TASK TO COMPLETE:
Find and return every line of the data that contains the word "previewed".

Dataset items:

*** Begin section ***

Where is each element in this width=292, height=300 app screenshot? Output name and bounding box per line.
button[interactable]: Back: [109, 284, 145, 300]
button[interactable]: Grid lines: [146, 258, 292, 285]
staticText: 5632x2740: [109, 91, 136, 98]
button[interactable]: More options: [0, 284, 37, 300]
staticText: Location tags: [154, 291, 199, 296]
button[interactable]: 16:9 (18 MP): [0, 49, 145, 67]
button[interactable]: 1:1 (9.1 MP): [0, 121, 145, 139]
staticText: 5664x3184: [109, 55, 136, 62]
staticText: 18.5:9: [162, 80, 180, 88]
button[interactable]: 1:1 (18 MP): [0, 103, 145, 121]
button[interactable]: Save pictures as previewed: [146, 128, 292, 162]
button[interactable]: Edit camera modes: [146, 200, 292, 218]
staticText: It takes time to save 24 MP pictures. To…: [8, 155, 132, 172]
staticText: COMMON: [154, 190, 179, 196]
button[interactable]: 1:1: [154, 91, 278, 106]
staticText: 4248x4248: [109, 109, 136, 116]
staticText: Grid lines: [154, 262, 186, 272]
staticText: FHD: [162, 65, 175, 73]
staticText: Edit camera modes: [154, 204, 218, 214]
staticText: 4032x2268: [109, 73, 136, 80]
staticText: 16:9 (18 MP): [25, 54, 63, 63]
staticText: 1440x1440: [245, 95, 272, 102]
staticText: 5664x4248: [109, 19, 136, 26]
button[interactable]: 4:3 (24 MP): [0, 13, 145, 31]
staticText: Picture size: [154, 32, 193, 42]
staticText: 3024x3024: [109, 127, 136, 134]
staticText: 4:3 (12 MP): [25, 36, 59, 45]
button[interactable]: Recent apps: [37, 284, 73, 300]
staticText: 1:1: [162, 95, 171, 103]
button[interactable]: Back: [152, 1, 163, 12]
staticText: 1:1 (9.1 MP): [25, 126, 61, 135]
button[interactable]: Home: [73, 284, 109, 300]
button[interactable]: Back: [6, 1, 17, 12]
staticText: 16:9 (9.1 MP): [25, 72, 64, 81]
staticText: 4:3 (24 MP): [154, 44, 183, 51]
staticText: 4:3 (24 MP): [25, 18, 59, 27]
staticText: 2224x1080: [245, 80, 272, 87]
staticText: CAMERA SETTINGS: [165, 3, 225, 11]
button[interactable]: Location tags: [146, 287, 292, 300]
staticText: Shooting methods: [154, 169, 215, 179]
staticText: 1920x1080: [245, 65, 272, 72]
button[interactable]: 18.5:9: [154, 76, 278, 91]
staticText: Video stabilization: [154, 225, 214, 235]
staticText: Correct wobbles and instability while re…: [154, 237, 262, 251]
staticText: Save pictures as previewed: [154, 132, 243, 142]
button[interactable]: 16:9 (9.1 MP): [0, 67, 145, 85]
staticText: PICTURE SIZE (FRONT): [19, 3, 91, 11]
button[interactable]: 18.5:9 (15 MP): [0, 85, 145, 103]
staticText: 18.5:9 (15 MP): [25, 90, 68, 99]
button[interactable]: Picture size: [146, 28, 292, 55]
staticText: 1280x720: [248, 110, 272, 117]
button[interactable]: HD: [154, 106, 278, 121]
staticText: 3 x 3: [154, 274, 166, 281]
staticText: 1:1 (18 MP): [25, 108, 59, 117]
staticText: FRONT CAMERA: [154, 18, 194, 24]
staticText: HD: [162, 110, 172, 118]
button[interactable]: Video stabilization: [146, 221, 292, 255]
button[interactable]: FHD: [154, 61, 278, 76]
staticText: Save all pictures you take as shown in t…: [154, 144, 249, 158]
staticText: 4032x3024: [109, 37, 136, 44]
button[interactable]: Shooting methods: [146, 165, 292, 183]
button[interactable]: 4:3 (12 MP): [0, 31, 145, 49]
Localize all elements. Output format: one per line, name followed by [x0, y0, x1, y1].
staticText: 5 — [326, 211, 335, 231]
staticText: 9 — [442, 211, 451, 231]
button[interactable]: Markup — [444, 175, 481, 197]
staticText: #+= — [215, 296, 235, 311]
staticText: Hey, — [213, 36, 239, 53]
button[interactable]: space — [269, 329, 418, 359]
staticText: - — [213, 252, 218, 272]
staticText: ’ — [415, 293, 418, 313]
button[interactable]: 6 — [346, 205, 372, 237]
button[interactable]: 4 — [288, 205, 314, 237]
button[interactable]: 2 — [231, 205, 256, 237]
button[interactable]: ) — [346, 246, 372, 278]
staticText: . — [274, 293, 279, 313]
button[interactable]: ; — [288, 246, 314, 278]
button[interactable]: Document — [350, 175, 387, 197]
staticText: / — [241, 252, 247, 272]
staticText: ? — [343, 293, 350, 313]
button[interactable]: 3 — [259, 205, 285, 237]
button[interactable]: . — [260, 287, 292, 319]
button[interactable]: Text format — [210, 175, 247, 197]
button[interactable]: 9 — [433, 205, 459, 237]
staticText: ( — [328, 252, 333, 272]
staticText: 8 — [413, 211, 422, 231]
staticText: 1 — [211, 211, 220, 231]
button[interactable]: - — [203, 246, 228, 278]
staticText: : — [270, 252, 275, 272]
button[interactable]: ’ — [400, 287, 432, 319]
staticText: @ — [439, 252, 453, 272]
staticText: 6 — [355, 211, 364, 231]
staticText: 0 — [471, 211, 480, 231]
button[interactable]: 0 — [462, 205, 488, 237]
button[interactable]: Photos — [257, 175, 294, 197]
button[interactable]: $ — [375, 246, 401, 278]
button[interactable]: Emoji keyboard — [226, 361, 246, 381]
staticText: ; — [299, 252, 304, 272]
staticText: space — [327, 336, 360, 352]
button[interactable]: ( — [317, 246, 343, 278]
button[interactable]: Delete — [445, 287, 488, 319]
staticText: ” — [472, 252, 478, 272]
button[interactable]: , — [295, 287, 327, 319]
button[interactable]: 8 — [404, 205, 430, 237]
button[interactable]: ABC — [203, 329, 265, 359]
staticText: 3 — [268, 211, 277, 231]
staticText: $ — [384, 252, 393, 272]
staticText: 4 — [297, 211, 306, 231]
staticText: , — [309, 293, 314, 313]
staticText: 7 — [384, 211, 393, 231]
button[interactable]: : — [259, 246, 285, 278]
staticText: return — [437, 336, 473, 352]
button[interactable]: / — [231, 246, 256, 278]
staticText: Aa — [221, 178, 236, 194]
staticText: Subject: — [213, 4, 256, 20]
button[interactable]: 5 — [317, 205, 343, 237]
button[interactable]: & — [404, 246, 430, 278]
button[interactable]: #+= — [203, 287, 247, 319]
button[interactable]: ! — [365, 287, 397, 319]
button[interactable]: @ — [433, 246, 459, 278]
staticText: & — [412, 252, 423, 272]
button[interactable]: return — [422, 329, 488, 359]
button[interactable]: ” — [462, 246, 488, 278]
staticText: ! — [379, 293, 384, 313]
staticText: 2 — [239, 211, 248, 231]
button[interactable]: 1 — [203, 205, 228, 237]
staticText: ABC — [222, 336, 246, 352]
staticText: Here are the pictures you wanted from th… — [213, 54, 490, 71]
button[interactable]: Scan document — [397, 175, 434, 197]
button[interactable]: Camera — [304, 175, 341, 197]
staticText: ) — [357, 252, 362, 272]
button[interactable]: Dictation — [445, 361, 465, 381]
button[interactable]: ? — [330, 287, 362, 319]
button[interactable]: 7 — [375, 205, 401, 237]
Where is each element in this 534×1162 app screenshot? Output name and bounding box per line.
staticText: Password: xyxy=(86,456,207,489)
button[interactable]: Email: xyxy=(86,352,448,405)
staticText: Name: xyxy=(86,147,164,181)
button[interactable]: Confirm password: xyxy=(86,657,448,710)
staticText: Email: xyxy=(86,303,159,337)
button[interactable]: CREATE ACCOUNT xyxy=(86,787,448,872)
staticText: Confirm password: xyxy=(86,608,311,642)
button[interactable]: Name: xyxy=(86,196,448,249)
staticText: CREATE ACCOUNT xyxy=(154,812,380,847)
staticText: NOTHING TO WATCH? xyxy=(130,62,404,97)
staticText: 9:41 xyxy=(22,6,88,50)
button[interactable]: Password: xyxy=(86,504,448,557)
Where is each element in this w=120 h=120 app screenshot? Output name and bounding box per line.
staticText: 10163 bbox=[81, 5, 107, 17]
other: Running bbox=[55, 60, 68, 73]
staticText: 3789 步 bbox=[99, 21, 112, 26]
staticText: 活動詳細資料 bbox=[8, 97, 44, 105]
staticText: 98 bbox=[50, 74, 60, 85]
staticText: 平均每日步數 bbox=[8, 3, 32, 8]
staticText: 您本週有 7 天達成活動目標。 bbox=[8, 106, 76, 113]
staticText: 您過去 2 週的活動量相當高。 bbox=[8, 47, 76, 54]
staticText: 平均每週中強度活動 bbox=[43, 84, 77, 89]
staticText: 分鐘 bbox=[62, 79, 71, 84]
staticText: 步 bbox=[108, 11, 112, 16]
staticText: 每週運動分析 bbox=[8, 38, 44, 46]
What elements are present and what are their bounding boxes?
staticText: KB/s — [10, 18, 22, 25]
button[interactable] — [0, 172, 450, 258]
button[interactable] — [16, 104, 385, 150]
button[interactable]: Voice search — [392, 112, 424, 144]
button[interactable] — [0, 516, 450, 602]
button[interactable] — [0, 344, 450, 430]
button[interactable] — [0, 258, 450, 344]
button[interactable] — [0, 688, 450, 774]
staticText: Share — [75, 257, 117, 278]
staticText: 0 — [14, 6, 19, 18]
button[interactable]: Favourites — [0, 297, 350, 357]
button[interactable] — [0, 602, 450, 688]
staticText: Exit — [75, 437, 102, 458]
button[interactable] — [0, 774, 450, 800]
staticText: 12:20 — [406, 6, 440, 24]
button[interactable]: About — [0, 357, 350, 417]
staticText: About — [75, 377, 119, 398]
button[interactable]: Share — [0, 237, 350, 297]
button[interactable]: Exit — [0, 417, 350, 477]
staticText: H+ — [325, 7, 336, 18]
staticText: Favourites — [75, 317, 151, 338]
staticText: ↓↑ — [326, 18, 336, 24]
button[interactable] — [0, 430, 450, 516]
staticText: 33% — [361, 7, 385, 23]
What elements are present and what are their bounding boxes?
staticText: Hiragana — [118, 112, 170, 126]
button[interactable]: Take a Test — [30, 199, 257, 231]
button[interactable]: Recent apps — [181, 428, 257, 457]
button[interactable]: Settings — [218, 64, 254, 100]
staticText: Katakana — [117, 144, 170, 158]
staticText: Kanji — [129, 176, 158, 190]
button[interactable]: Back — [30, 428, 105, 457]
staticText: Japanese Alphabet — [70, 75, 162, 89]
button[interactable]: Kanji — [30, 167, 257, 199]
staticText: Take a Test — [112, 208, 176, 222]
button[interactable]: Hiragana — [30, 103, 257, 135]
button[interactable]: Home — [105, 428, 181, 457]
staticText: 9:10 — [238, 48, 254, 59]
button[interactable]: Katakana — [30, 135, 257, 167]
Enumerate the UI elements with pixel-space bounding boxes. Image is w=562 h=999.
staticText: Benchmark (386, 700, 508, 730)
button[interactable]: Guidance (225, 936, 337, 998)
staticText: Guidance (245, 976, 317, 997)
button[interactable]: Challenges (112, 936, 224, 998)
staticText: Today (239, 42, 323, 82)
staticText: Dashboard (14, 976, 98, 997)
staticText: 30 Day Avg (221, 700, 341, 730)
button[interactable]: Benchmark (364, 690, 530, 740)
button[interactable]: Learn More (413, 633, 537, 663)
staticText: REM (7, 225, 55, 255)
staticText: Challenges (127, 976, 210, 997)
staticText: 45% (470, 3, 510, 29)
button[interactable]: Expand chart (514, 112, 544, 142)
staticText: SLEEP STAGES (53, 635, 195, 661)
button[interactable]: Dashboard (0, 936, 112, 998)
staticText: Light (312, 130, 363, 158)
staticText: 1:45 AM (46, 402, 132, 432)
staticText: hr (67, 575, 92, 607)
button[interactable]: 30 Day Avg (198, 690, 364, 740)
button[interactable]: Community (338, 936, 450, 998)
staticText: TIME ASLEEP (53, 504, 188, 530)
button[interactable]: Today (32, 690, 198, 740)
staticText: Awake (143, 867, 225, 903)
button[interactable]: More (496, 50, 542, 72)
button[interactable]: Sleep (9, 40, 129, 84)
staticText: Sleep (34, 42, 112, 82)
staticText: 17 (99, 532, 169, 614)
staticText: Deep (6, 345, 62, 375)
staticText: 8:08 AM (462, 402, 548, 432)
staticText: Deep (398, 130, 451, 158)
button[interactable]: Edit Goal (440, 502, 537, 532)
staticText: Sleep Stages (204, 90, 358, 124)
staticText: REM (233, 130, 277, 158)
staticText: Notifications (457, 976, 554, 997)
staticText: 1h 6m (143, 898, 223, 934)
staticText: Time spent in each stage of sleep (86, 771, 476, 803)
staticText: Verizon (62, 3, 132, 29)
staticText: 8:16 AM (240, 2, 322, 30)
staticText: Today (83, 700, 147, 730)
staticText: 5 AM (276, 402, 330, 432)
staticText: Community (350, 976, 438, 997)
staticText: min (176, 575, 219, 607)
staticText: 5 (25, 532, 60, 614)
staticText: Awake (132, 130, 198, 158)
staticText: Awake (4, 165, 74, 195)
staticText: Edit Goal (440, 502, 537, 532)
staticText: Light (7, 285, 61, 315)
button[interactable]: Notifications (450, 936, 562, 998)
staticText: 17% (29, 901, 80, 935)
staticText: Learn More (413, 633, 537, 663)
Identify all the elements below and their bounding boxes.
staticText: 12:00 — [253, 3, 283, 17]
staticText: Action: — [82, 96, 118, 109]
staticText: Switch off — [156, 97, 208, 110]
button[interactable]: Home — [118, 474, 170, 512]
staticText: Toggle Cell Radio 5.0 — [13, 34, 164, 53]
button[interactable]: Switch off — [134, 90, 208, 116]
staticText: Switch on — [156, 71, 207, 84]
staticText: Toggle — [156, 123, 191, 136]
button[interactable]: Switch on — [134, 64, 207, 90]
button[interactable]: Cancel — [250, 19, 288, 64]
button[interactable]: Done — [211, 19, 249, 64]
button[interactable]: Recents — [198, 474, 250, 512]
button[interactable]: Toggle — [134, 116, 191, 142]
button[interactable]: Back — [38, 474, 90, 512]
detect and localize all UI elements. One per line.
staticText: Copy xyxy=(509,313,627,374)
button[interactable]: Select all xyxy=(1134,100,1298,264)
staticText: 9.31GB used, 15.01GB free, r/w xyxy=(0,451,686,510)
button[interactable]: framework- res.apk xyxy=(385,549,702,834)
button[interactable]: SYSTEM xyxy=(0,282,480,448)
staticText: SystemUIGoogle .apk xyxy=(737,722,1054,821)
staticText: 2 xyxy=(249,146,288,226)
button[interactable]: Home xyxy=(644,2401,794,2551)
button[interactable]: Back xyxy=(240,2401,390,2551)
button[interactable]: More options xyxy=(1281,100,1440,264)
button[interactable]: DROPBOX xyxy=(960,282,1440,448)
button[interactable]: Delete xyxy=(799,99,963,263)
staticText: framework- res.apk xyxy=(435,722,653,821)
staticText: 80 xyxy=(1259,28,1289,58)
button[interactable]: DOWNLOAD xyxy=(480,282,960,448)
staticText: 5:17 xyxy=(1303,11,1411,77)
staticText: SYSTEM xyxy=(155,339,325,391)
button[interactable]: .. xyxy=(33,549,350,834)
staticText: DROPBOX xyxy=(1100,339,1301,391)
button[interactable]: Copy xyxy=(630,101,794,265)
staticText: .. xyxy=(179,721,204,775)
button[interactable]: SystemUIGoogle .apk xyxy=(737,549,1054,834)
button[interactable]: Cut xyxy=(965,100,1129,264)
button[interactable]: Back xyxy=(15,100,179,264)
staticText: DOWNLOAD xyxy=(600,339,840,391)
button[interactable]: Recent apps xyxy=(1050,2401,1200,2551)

*** End section ***

TASK ANSWER:
button[interactable]: Save pictures as previewed: [146, 128, 292, 162]
staticText: Save pictures as previewed: [154, 132, 243, 142]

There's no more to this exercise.